• [Your objective] Every line of the data should be output word for word.

• [Listed records]
+===+

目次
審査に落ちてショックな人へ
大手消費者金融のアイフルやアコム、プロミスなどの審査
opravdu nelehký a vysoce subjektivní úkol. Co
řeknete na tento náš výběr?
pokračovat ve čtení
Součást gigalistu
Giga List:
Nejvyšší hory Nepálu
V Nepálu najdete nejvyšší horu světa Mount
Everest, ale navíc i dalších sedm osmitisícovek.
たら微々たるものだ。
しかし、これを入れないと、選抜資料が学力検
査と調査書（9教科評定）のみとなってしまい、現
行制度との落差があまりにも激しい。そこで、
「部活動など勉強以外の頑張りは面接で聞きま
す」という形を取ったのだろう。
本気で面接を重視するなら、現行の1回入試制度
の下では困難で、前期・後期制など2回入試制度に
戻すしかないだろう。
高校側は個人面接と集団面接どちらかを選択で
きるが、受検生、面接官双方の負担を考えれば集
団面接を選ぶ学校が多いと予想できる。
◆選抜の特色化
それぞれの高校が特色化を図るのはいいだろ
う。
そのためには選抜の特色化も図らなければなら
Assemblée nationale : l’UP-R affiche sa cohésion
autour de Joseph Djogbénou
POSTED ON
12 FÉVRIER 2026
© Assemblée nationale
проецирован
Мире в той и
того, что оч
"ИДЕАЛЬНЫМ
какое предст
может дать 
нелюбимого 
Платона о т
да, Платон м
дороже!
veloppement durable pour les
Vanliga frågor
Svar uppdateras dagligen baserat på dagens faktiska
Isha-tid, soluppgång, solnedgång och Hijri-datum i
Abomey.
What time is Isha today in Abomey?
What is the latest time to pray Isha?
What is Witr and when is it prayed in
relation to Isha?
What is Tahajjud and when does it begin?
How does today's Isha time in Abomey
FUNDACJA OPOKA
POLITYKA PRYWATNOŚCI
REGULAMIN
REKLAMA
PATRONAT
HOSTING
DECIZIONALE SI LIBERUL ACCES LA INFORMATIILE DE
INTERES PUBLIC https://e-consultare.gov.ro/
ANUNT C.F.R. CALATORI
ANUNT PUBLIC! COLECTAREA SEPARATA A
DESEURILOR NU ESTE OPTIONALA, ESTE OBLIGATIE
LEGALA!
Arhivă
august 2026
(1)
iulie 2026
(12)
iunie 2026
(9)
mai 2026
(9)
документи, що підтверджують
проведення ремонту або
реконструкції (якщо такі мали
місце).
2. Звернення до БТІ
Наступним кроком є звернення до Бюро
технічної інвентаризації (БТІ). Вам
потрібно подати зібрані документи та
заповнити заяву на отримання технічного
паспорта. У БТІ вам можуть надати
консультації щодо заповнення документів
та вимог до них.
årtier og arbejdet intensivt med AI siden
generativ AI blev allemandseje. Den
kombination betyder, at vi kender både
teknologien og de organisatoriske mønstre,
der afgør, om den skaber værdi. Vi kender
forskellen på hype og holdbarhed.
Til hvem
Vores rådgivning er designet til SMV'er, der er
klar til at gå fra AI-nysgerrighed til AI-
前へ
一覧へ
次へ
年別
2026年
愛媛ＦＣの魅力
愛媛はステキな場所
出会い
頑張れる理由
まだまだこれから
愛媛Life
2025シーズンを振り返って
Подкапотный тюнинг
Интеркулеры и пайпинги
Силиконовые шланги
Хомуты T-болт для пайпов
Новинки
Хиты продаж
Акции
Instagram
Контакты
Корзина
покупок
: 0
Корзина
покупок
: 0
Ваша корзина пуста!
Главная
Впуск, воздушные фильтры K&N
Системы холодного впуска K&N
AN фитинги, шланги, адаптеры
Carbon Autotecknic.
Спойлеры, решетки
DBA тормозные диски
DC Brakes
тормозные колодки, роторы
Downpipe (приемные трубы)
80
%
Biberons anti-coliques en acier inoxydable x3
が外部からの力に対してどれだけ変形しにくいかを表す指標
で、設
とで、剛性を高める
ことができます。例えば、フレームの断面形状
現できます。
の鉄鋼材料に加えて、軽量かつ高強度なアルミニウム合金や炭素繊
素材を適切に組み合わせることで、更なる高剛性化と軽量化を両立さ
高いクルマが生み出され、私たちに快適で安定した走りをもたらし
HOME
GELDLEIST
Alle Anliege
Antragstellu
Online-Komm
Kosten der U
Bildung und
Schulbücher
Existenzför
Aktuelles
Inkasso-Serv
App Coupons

+===+

• [Answer space]
目次
審査に落ちてショックな人へ
大手消費者金融のアイフルやアコム、プロミスなどの審査
opravdu nelehký a vysoce subjektivní úkol. Co
řeknete na tento náš výběr?
pokračovat ve čtení
Součást gigalistu
Giga List:
Nejvyšší hory Nepálu
V Nepálu najdete nejvyšší horu světa Mount
Everest, ale navíc i dalších sedm osmitisícovek.
たら微々たるものだ。
しかし、これを入れないと、選抜資料が学力検
査と調査書（9教科評定）のみとなってしまい、現
行制度との落差があまりにも激しい。そこで、
「部活動など勉強以外の頑張りは面接で聞きま
す」という形を取ったのだろう。
本気で面接を重視するなら、現行の1回入試制度
の下では困難で、前期・後期制など2回入試制度に
戻すしかないだろう。
高校側は個人面接と集団面接どちらかを選択で
きるが、受検生、面接官双方の負担を考えれば集
団面接を選ぶ学校が多いと予想できる。
◆選抜の特色化
それぞれの高校が特色化を図るのはいいだろ
う。
そのためには選抜の特色化も図らなければなら
Assemblée nationale : l’UP-R affiche sa cohésion
autour de Joseph Djogbénou
POSTED ON
12 FÉVRIER 2026
© Assemblée nationale
проецирован
Мире в той и
того, что оч
"ИДЕАЛЬНЫМ
какое предст
может дать 
нелюбимого 
Платона о т
да, Платон м
дороже!
veloppement durable pour les
Vanliga frågor
Svar uppdateras dagligen baserat på dagens faktiska
Isha-tid, soluppgång, solnedgång och Hijri-datum i
Abomey.
What time is Isha today in Abomey?
What is the latest time to pray Isha?
What is Witr and when is it prayed in
relation to Isha?
What is Tahajjud and when does it begin?
How does today's Isha time in Abomey
FUNDACJA OPOKA
POLITYKA PRYWATNOŚCI
REGULAMIN
REKLAMA
PATRONAT
HOSTING
DECIZIONALE SI LIBERUL ACCES LA INFORMATIILE DE
INTERES PUBLIC https://e-consultare.gov.ro/
ANUNT C.F.R. CALATORI
ANUNT PUBLIC! COLECTAREA SEPARATA A
DESEURILOR NU ESTE OPTIONALA, ESTE OBLIGATIE
LEGALA!
Arhivă
august 2026
(1)
iulie 2026
(12)
iunie 2026
(9)
mai 2026
(9)
документи, що підтверджують
проведення ремонту або
реконструкції (якщо такі мали
місце).
2. Звернення до БТІ
Наступним кроком є звернення до Бюро
технічної інвентаризації (БТІ). Вам
потрібно подати зібрані документи та
заповнити заяву на отримання технічного
паспорта. У БТІ вам можуть надати
консультації щодо заповнення документів
та вимог до них.
årtier og arbejdet intensivt med AI siden
generativ AI blev allemandseje. Den
kombination betyder, at vi kender både
teknologien og de organisatoriske mønstre,
der afgør, om den skaber værdi. Vi kender
forskellen på hype og holdbarhed.
Til hvem
Vores rådgivning er designet til SMV'er, der er
klar til at gå fra AI-nysgerrighed til AI-
前へ
一覧へ
次へ
年別
2026年
愛媛ＦＣの魅力
愛媛はステキな場所
出会い
頑張れる理由
まだまだこれから
愛媛Life
2025シーズンを振り返って
Подкапотный тюнинг
Интеркулеры и пайпинги
Силиконовые шланги
Хомуты T-болт для пайпов
Новинки
Хиты продаж
Акции
Instagram
Контакты
Корзина
покупок
: 0
Корзина
покупок
: 0
Ваша корзина пуста!
Главная
Впуск, воздушные фильтры K&N
Системы холодного впуска K&N
AN фитинги, шланги, адаптеры
Carbon Autotecknic.
Спойлеры, решетки
DBA тормозные диски
DC Brakes
тормозные колодки, роторы
Downpipe (приемные трубы)
80
%
Biberons anti-coliques en acier inoxydable x3
が外部からの力に対してどれだけ変形しにくいかを表す指標
で、設
とで、剛性を高める
ことができます。例えば、フレームの断面形状
現できます。
の鉄鋼材料に加えて、軽量かつ高強度なアルミニウム合金や炭素繊
素材を適切に組み合わせることで、更なる高剛性化と軽量化を両立さ
高いクルマが生み出され、私たちに快適で安定した走りをもたらし
HOME
GELDLEIST
Alle Anliege
Antragstellu
Online-Komm
Kosten der U
Bildung und
Schulbücher
Existenzför
Aktuelles
Inkasso-Serv
App Coupons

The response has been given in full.